I’ve seen this Glory, and there’s no telling what manner of Damnation awaits once this barren Sea of Sand is parted unto it’s burning bleedrock… 4.25/5 Plymouth Crack Rocks.

-Jason Bud




“Reverend” Ryan Ford
@nayrdrof
X-FORCE #1 – Marvel Comics

Once in a blue moon, or with the help of several Blue Moons, a story comes along that has the makings of an instant classic. X-Force #1 may be that story. Or it may not be. I don’t really know. What I do know is that this tale pissed me off in such a delightful way by reusing an obvious misdirect that has absolutely no clear direction whatsoever. Allow me to elaborate. Imagine, if you will, that Professor X is Franz Ferdinand (the Archduke, not the band), Sarajevo is the mutant sanctuary of Krakoa and 1914 is now. War is coming.

Set on the establishment of Krakoa — an island that might be sentient, might not — we find a colony of mutants living life like any good citizens of the world. They have legitimate status amongst the New Global Order, complete with representation in the United Nations as well as tariffs from the US and China. At least they’re still capitalists. The President and CEO of this operation is Charles Xavier, who walks around – yes, walks – with a modified Cerebro strapped to his face like he’s getting ready for another battle with Speed Racer. Black Tom Cassidy, former bad guy turned head of mutant security, uses his Green Man powers to commune with the aforementioned island, turning it into a living weapon.

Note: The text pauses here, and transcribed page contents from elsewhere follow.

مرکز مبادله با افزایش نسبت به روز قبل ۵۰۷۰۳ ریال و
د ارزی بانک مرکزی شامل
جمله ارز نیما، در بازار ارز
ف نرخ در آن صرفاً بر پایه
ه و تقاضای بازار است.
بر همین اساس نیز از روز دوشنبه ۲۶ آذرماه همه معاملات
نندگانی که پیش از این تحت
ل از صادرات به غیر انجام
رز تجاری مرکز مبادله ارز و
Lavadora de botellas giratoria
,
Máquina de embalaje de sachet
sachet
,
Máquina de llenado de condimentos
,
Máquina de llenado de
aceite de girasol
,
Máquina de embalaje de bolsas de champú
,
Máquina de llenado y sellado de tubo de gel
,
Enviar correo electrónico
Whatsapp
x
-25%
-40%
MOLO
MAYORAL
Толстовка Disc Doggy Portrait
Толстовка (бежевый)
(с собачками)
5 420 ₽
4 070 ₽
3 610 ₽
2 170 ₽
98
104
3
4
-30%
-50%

Speaking of living weapons, Wolverine and Beast patrol the grounds for any threats that may have slipped past the defenses or be spawned by the island itself. The there’s Jean Grey, the nuclear option. Needless to say, the mutant population here should be well protected. In addition, Healer is present to, well, heal. That feat, however, proves more difficult than it sounds as Kitty Pride and her Marauders keep liberating mutants, often in critical condition like Colossus, from nations not so friendly to mutant-kind. Meanwhile, their covert operative Domino is attending an Eyes Wide Shut party where another genocide is the topic du jour. Simultaneously, and perhaps with a bit of serendipity, another group of presumably human operatives crashes the Krakoa kegger, creating quite the quagmire and killing the king brain during the kerfuffle. Crazy, I know.

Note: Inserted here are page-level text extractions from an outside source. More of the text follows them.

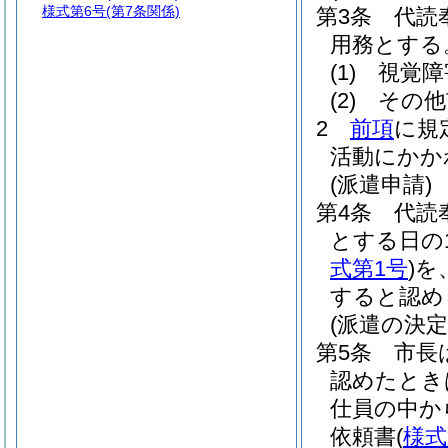
様式第6号
(第7条関係)
第3条
代読
用務とする
(1)
視覚障
(2)
その他
2
前項
に規
活動にかか
(派遣申請)
第4条
代読
とする日の
式第1号
)
を
すると認め
(派遣の決定
第5条
市長
認めたとき
仕員の中か
依頼書
(
様式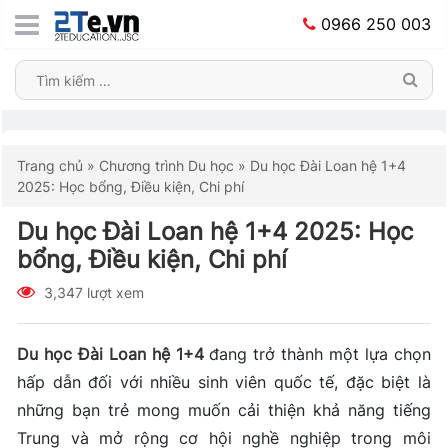
0966 250 003
Trang chủ
»
Chương trình Du học
»
Du học Đài Loan hệ 1+4
2025: Học bổng, Điều kiện, Chi phí
Du học Đài Loan hệ 1+4 2025: Học
bổng, Điều kiện, Chi phí
3,347 lượt xem
Du học Đài Loan hệ 1+4
đang trở thành một lựa chọn
hấp dẫn đối với nhiều sinh viên quốc tế, đặc biệt là
những bạn trẻ mong muốn cải thiện khả năng tiếng
Trung và mở rộng cơ hội nghề nghiệp trong môi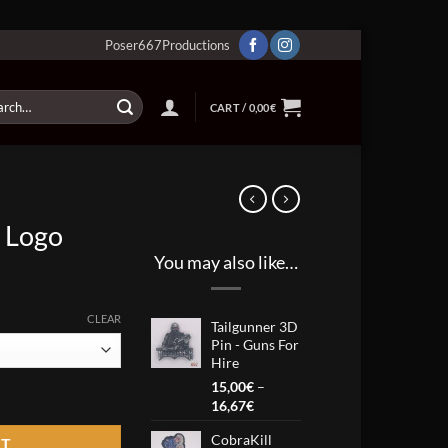
Poser667Productions
ch
CART /
0,00
€
– Logo
You may also like…
CLEAR
Tailgunner 3D
Pin - Guns For
Hire
15,00
€
–
Price
16,67
€
range:
CobraKill
15,00€
RT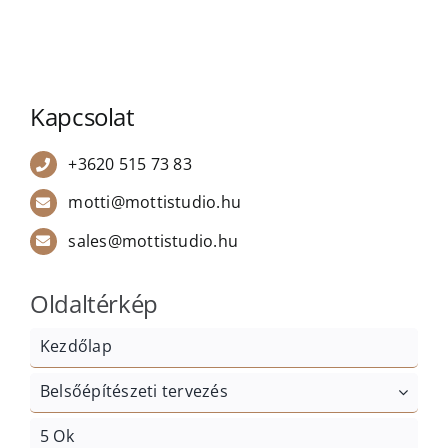
Kapcsolat
+3620 515 73 83
motti@mottistudio.hu
sales@mottistudio.hu
Oldaltérkép
Kezdőlap
Belsőépítészeti tervezés
5 Ok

Now for the meat and potatoes of my opinion. Professor X has died many times before only to be resurrected in glorious fashion, one way or another. This time though, I ain’t real sure he actually bit the bullet. My thinking is he faked his death, or had his death faked by someone ridiculously powerful like Magneto or Dr. Doom. Why, however, remains to be seen. Perhaps the reformation of the Illuminati is on the horizon? Maybe the Shi’ar or some other alien race have an agenda that requires the Professor to seem dead? What if the Shadow King somehow restrained Charles’ consciousness to the Astral Plane and his body became an empty shell at the moment of assassination? What if none of my crackpot theories are remotely close and he’s just gone? This is exactly why I’m pleasantly perturbed, Mr. Jon Hickman and Ben Percy — I have to wait for more of your answers, and ultimately more of my questions.

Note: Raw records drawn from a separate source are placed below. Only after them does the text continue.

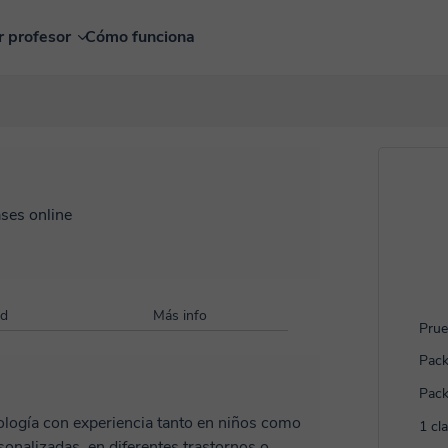
r profesor
Cómo funciona
ases online
ad
Más info
Prue
Pack
Pack
ología con experiencia tanto en niños como
1 cl
sonalizadas, en diferentes trastornos o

Joshua Cassara and Dean White‘s exceptional artwork, color palate, and action in every frame makes it all the more difficult to maintain patience. It must also be noted that the character designs, while influenced by traditional representations, are given a newfound sense of realism that accentuates the plot. Kinda like how new gadgets can take a 60’s-era espionage story and turn int into a modern spy spectacular. Yet, unlike the James Bond franchise, this story is highly dependent upon prior knowledge of past events, making it slightly difficult for a new reader to jump into the fray. It’s a small drawback that is easily rectified with this new thing called “Internet research”. Long story short, this is an enjoyable read that I want answers to now. 4.5/5 Bibles.